Anybody from Research?

Hi! I hope this is the suitable place to post this question. I have got time series data for daily stock returns. I want to find whether its volatility (as measured by its standard deviation)increased during a particular event. My initial idea was to calculate the S.D. of returns of a few weeks surrounding that event and compare it to the overall S.D. to find out whether there lies a difference. Is it workable? If not what can be a better way? Please suggest. Thanks.--202.52.234.140 07:21, 24 May 2007 (UTC)

You could replace the data (from during the event) with "dummy" data and compare the SD of that time series with the original one. "Dummy" data could be based on some sort of moving average that wouldn't significantly alter the SD so that any change in SD can be attributed entirely and directly to the event.Zain Ebrahim 08:35, 24 May 2007 (UTC)

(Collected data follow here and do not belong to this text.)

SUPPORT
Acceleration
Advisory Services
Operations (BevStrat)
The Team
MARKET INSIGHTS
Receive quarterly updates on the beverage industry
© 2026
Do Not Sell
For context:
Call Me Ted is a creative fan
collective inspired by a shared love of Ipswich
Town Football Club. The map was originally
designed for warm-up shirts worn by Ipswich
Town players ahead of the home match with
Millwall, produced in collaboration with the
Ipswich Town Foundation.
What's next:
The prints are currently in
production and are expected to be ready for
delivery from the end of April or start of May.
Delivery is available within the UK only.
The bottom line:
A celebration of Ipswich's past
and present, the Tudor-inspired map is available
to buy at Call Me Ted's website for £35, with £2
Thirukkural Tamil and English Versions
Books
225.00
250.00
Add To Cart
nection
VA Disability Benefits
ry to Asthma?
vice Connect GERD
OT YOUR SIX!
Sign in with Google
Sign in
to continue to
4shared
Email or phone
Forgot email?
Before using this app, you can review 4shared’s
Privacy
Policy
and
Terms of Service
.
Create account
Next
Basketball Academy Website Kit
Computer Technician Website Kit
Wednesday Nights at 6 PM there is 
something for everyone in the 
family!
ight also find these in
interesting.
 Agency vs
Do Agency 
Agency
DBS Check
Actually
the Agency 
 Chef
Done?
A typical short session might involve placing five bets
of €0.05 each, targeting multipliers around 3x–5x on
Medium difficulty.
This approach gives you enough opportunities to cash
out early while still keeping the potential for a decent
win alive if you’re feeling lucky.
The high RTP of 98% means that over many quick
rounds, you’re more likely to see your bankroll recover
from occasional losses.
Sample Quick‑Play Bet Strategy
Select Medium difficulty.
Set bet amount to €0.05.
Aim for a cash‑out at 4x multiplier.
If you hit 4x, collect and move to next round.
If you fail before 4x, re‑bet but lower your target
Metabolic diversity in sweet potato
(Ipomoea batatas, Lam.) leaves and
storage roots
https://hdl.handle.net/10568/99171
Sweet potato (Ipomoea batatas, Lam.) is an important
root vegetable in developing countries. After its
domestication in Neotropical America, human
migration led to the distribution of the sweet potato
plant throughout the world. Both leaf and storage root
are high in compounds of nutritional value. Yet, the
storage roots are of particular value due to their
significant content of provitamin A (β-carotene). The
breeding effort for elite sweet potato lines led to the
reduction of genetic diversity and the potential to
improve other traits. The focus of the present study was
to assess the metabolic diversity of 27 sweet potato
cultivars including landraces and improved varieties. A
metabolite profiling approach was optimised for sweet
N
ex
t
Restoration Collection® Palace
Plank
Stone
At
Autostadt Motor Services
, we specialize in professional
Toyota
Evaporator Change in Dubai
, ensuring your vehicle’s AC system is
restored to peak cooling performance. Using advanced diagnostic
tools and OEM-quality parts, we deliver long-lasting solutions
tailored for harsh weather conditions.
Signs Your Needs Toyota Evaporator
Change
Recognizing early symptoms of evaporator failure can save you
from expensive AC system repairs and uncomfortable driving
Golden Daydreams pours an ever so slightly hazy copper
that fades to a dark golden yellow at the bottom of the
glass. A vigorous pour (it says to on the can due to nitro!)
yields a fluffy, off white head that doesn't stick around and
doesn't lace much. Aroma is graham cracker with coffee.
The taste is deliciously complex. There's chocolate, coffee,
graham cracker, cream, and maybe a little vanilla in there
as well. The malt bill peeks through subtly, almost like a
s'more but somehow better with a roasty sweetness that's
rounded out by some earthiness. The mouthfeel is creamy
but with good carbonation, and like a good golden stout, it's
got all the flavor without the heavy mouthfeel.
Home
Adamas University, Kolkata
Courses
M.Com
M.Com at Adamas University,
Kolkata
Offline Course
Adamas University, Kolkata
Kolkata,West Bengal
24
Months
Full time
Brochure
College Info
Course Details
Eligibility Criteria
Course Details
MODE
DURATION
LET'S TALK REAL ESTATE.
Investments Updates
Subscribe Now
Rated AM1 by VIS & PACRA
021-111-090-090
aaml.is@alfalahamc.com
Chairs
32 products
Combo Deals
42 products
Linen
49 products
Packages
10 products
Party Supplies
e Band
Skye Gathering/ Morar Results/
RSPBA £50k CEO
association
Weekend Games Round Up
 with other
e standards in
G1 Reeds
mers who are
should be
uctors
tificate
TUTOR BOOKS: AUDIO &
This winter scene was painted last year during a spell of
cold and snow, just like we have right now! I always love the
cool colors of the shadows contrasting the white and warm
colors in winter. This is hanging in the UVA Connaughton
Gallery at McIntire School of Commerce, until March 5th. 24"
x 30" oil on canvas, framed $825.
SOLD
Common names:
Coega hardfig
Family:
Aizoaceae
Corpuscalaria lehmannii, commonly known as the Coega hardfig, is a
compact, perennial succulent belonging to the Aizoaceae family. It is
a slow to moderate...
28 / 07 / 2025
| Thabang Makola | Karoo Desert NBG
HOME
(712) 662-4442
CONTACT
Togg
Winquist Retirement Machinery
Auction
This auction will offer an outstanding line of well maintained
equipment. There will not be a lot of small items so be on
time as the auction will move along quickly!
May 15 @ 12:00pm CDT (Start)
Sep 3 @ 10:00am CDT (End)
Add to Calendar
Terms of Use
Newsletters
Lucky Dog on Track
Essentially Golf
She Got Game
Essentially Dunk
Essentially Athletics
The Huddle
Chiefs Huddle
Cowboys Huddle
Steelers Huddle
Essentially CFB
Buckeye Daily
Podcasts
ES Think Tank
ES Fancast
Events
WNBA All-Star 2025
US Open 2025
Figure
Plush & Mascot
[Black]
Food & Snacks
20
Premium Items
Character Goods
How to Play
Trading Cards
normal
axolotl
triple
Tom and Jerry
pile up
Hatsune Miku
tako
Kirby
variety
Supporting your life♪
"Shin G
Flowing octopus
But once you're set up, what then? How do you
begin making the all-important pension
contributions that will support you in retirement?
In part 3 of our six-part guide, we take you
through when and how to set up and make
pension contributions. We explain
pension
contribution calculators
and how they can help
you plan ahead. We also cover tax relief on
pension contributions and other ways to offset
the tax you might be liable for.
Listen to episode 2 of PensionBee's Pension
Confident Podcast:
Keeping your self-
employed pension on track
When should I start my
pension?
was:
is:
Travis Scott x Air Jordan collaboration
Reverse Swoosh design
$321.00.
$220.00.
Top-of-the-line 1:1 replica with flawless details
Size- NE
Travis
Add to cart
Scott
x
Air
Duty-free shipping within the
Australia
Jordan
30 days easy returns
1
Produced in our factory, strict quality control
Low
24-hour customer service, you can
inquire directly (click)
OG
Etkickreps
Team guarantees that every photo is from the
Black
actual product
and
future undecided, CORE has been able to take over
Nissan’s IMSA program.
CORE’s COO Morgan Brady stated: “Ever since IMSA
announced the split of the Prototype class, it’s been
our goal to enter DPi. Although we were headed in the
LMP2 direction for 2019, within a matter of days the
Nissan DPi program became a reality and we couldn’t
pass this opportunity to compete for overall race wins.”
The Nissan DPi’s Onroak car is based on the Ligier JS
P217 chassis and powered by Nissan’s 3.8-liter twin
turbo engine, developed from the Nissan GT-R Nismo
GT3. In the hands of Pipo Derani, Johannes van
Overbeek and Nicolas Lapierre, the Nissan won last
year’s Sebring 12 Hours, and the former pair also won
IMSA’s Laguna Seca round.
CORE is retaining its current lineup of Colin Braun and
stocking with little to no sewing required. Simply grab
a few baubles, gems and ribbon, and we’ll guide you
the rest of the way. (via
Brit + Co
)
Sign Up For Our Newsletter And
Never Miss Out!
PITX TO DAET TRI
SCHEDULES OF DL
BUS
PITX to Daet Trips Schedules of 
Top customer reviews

One word of caution: if the hypothesis of increased volatility was occasioned by looking at the same data to be used for the test, then no test will serve to establish significance, due to irreparable observator bias.

If you use the overall s.d. for comparison, you may be diluting the effect (if real) too much. It is probably better to take a smaller segment, for about as long as a notable effect of the event would be expected to persist (but not too short because of the customary √(n/(n−1)) correction counteracting the s.d. bias in small samples).  --Lambiam^Talk 11:24, 24 May 2007 (UTC)

Trying to detect an occasional change in some statistic of time-series data is intrinsically difficult, as the magnitude (and genuineness) of the change is wanted and when it occurs. That's why statistical control charts were devised, and I suggest you consider something of the sort. Assuming that "current" SD can be estimated (from the most recent n readings, where the number is a compromise between over- and under-sensitivity), an ongoing plot against time could show a change. The obvious plot would be SD v time, but a small change of slope of a straight line is easier to see than a small change of level, so a cusum (no Wiki article, but just Google the term) plot would be better. In essence, decide a reasonable value of the statistic in question, then plot accumulated deviations from this. --86.132.239.228 13:28, 24 May 2007 (UTC)

Just like there is no such thing as "instantaneous frequency" per Uncertainty Principle, I would seriously doubt there is such a thing as "instantaneous volatility". You can measure accurate time, or accurate volatility, but not both simultaneously. Oh, you can calculate something you might consider calling an "instantaneous frequency", but really that frequency is over some specific window, and not for that particular time-point. You need to make sure the window size you choose for the volatility measurement is decent for your application. How to choose this? I'm not sure. Sometimes, if there is a standard window others have been using for some particular application, it is good to use the same sized window so you can compare your results with theirs. Also, the wider the window, the less times you need to actually calculate the volatility. If you calculate the volatility around two successive points ${\displaystyle x_{1}}$,${\displaystyle x_{2}}$, the new "data" you get by calculating the volatility around ${\displaystyle x_{2}}$ is almost nil, as ${\displaystyle x_{2}}$ is highly correlated to ${\displaystyle x_{1}}$. If you are calculating volatility for a set of 50 points, you only need to calculate volatility every 50 points, although sometimes if you want to view smoother results, you could calculate it more often (however, the more redundant points you calculate then there's a chance you may "see" something that isn't actually there.)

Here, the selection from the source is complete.